EXERCISE DIRECTIONS — Every record below must be returned word for word, with the pictures left out.

DATA SHOWN —
────────────────────

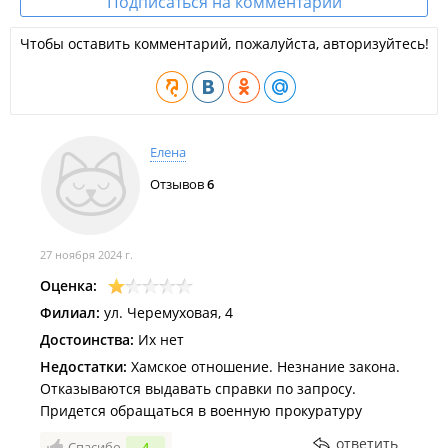
Подписаться на комментарии
Чтобы оставить комментарий, пожалуйста, авторизуйтесь!
Елена
Отзывов
6
27 ноября 2024 г.
Оценка:
Филиал:
ул. Черемуховая, 4
Достоинства:
Их нет
Недостатки:
Хамское отношение. Незнание закона.
Отказываются выдавать справки по запросу.
Придется обращаться в военную прокуратуру
ответить
Спасибо
4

────────────────────

WORKED SOLUTION —
Подписаться на комментарии
Чтобы оставить комментарий, пожалуйста, авторизуйтесь!
Елена
Отзывов
6
27 ноября 2024 г.
Оценка:
Филиал:
ул. Черемуховая, 4
Достоинства:
Их нет
Недостатки:
Хамское отношение. Незнание закона.
Отказываются выдавать справки по запросу.
Придется обращаться в военную прокуратуру
ответить
Спасибо
4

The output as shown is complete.